The story behind ‘Maa’ saree, however, did not begin in 2014. “In 1993-94, I had weaved two sarees in black with ‘Maa’ sprouting out of a lotus on the anchal. However, it did not get the award then. The Weavers’ Service Centre bought one of those sarees and the other, I donated at a Sanatan Satsang in Deogarh,” said Prafulla, who won the National Merit in 1991-92.
A girl wore the saree and it was highly appreciated by people there. “I had then thought of weaving ‘Maa’ in other languages. The following year, government employees were banned from participating in the competition and the idea was pushed to the backburner,” he said.
Biswanath’s wish rekindled the hope to make it happen again. “I took the help of my daughter and she could get me the word written in 13 languages. It was then composed and the graph was prepared in 10 to 15 days,” he said.
Prafulla said that Sanjay Panda, the then Secretary in Ministry of Textiles, had recounted the reaction of the jury members when Biswanath’s ‘Maa’ saree was presented to them. “They all blurted out ‘Maa’ in unison having found the word in their own language. The weave had weaved its magic!” he added.
Rabi not only staked claim to this special design, which he supposedly created with his brothers during the second wave of the pandemic to woo saree lovers back to his shop as the COVID-induced lockdown had badly hit business, but also the ‘Shri Ganeet’ saree which Vidya Balan wore during the promotion of her biopic ‘Shankuntala Devi’ last year. “The original saree was in black. We added a pink border and anchal to it. Vidya Balan had worn our saree during the promotion,” he said.
He also claimed to have hand-woven a spectacular creation for former Miss World and Bollywood actor Aishwarya Rai Bachchan. “We keep innovating and coming up with new designs. We are currently working on Yoga, Dhanteraas and Maa Laxmi sarees,” he said, adding the ‘Maa’ saree is priced at Rs 20,000.
Prafulla, however, said Chaturbhuj Meher, a master weaver of the Tie-dye handloom tradition, had created the richly-crafted tissue saree for Aishwarya, which she wore on her wedding day.

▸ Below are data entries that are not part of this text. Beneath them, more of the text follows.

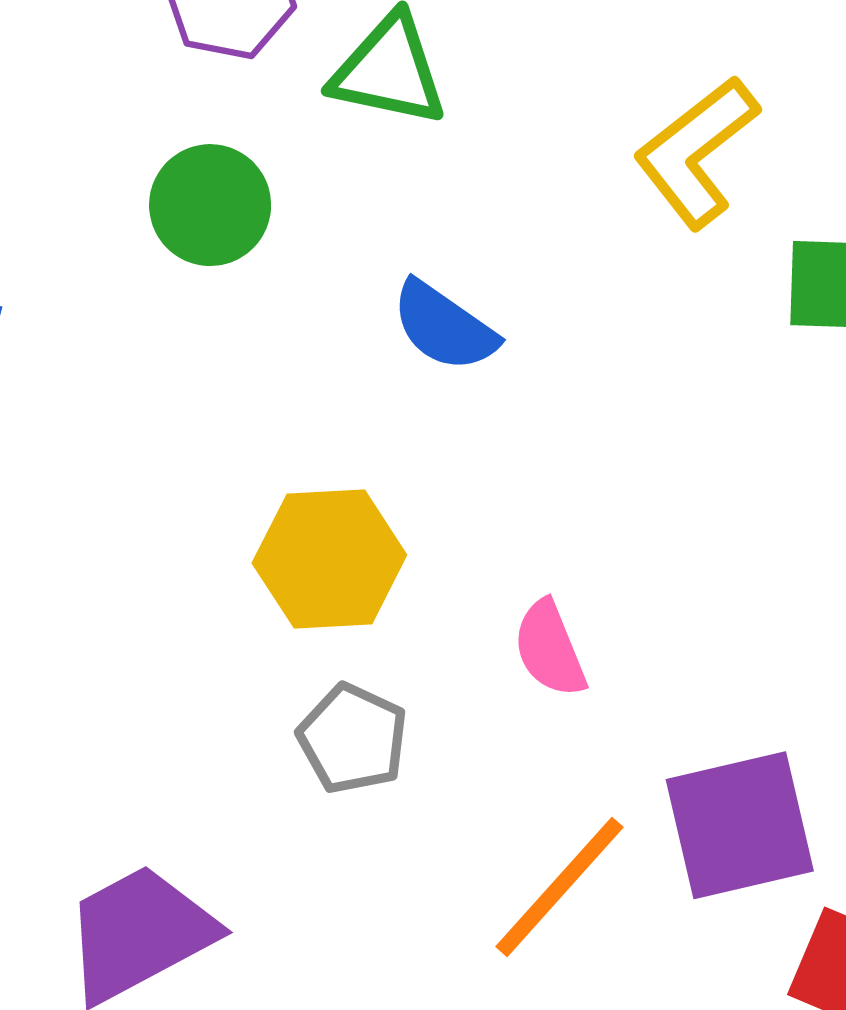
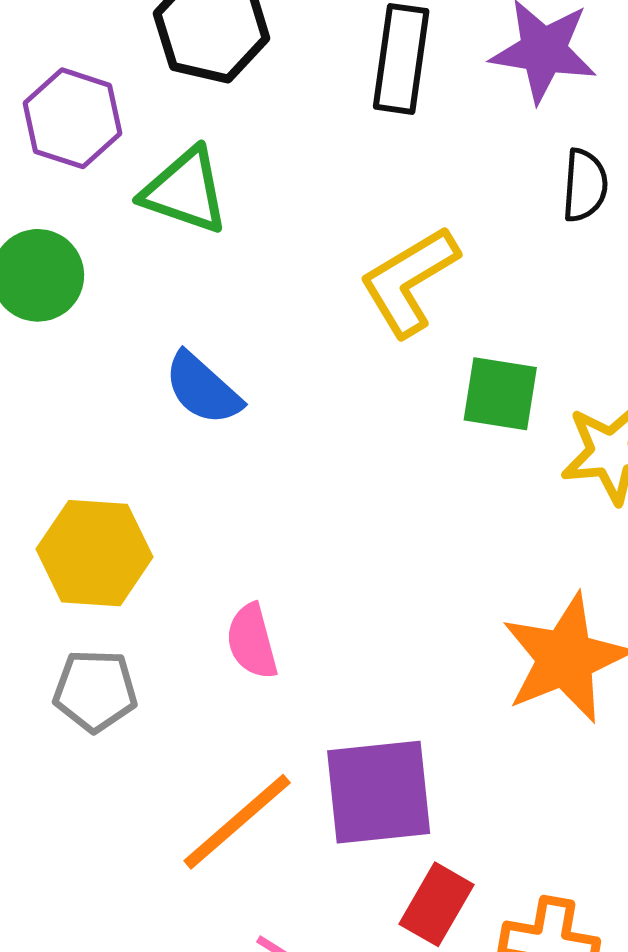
gray pentagon: (353, 739) -> (95, 691), turned -30

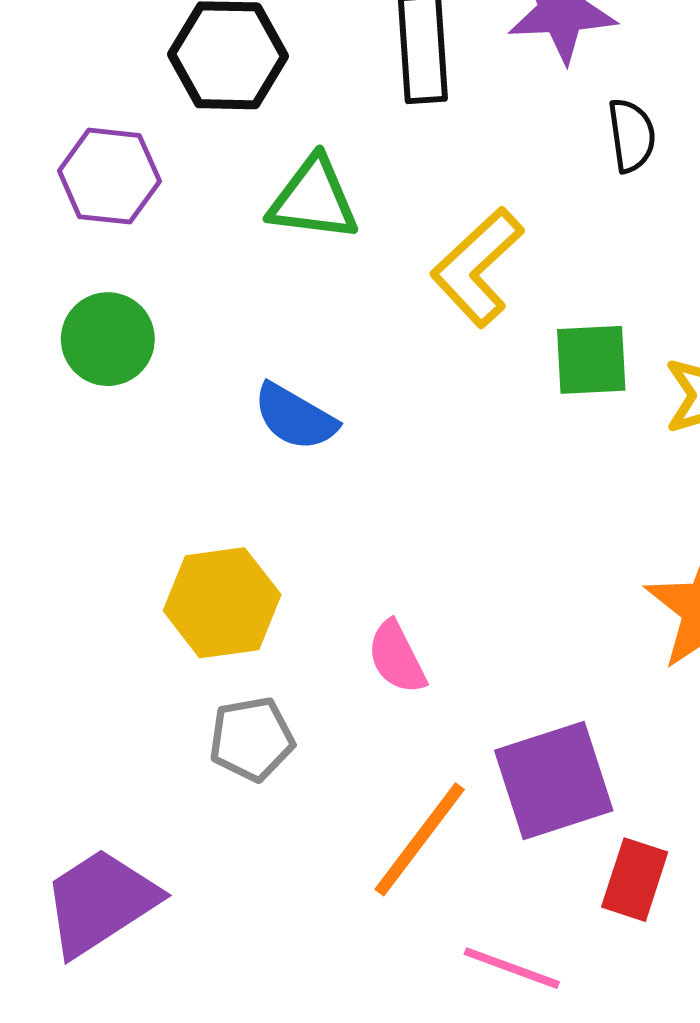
green triangle: (185, 191) -> (314, 199), moved

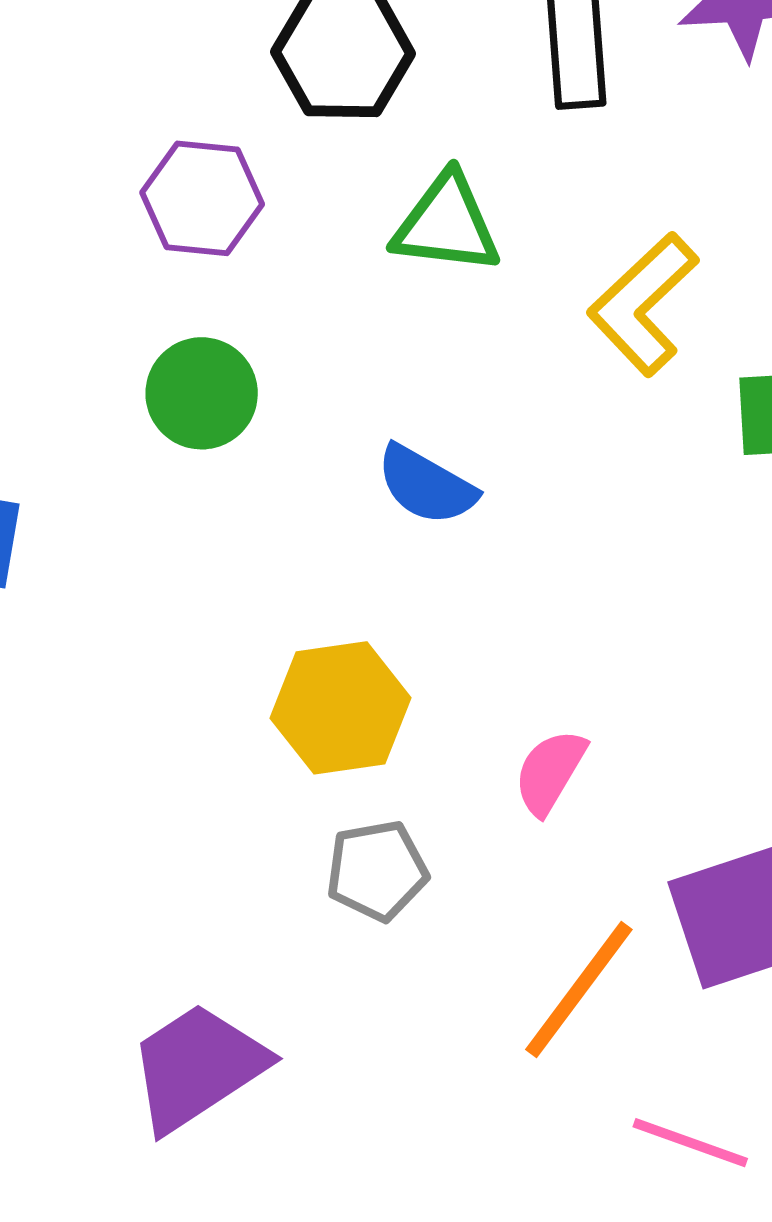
pink semicircle: (397, 657) -> (550, 772), turned 58

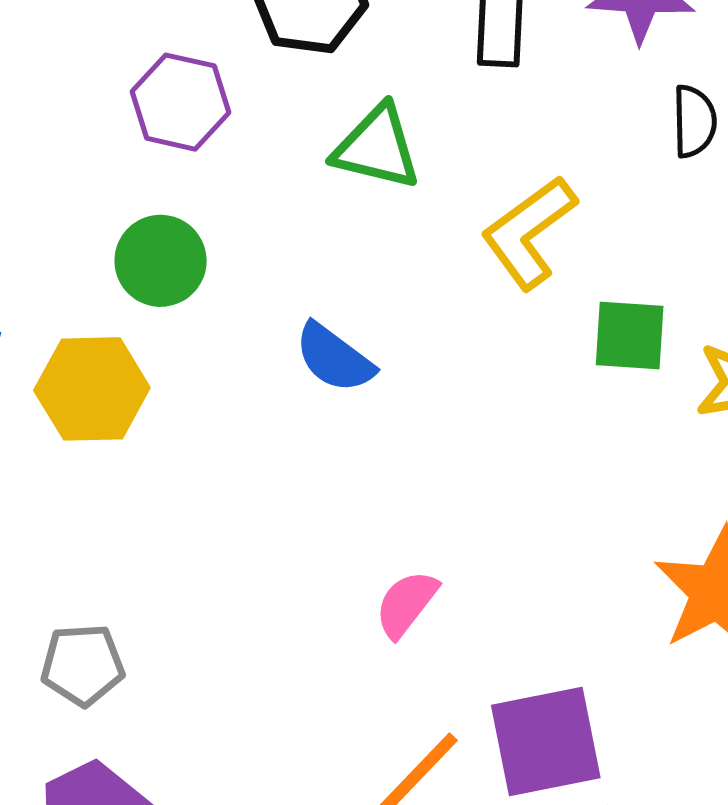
yellow hexagon: (341, 708) -> (92, 389), moved
gray pentagon: (377, 871) -> (83, 665), moved

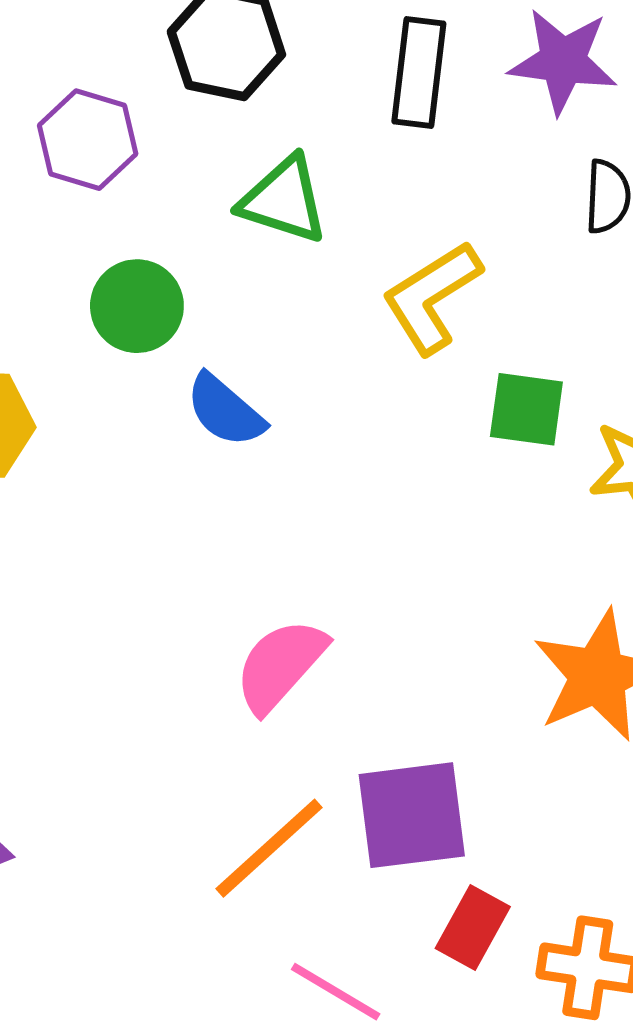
green circle: (161, 261) -> (137, 306), moved
pink semicircle: (406, 604) -> (280, 665), size x1.4

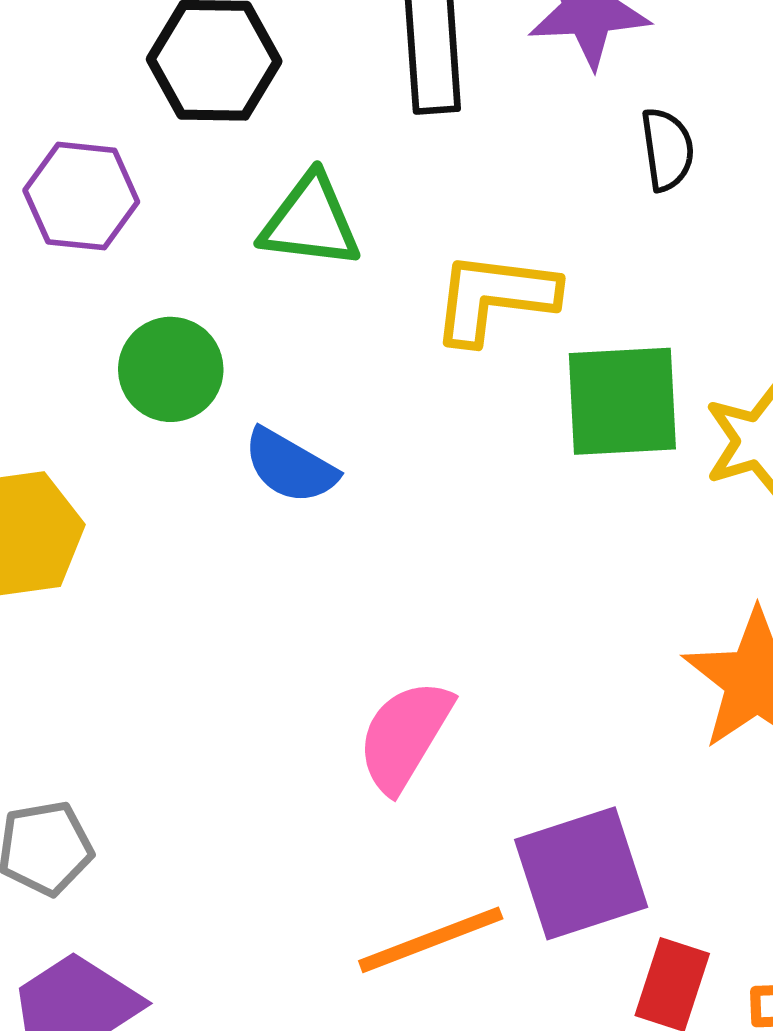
yellow L-shape: (432, 297) -> (494, 297), turned 50
green square: (526, 409) -> (622, 401), size x1.4
orange line: (269, 848) -> (431, 940), turned 32

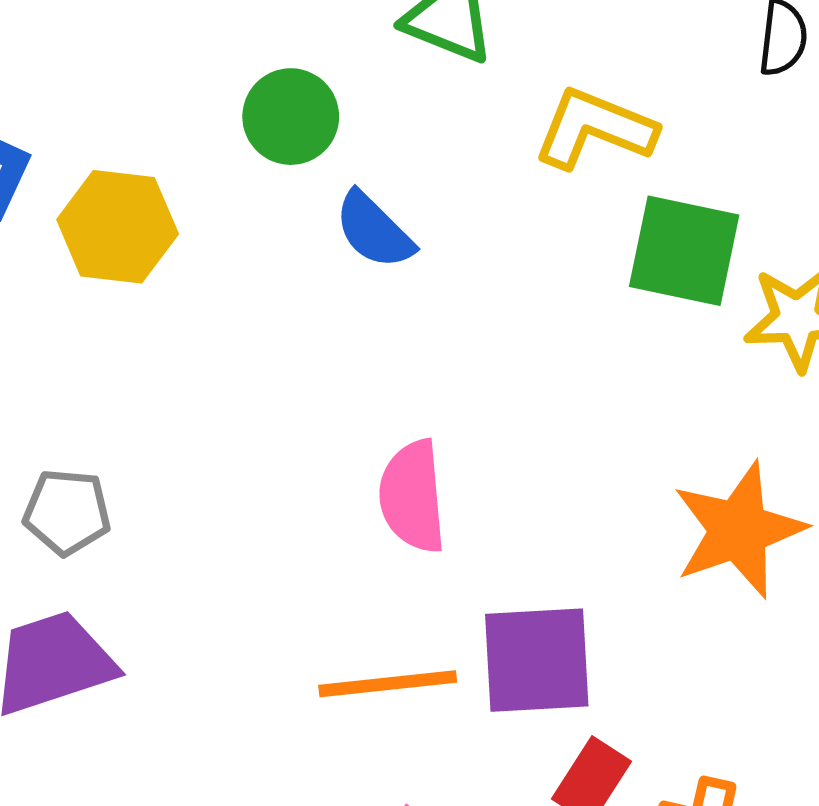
pink semicircle: (405, 736) -> (412, 496), turned -51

He further questioned Rabi for continuing with the 13 languages in the ‘Maa’ version of his saree. “He should have been gracious enough to accept that the weaves were inspired by that of Biswanath’s, whom he no longer recognises despite having bought sarees from him for his showroom,” he said sarcastically.
Anita Sabat, managing trustee of Odita Trust which first rubbished Rabi’s claims, said Rajesh has long been making such false assertions.
“It is unethical for anyone to claim undue credit or appropriate another’s work.
This is happening in the age of social media and that too when all craftsmen and artisans associated with it are alive. Imagine what will happen when they are not around to defend their intellectual property rights (IPR),” she said, adding the credit should go to the rightful owners.
She said one of the reasons behind the online auction of the Sambalpuri saree weaved with mathematical equations, which Vidya Balan wore, was to let the world know who the real weaver is. “The proceeds from the auction went to Bhagabata Meher, the weaver of the saree,” she said.
Anita advocated strict IPR laws and punishment as a deterrent again such thefts.
“’Sambalpuri Bandha Saree and Fabrics’ have got the GI Tag. Industrial designs should also be registered. The state government on its website should put up details of all state and national award-winning works with names of weavers and weaves so that all can readily refer, learn and know,” she added.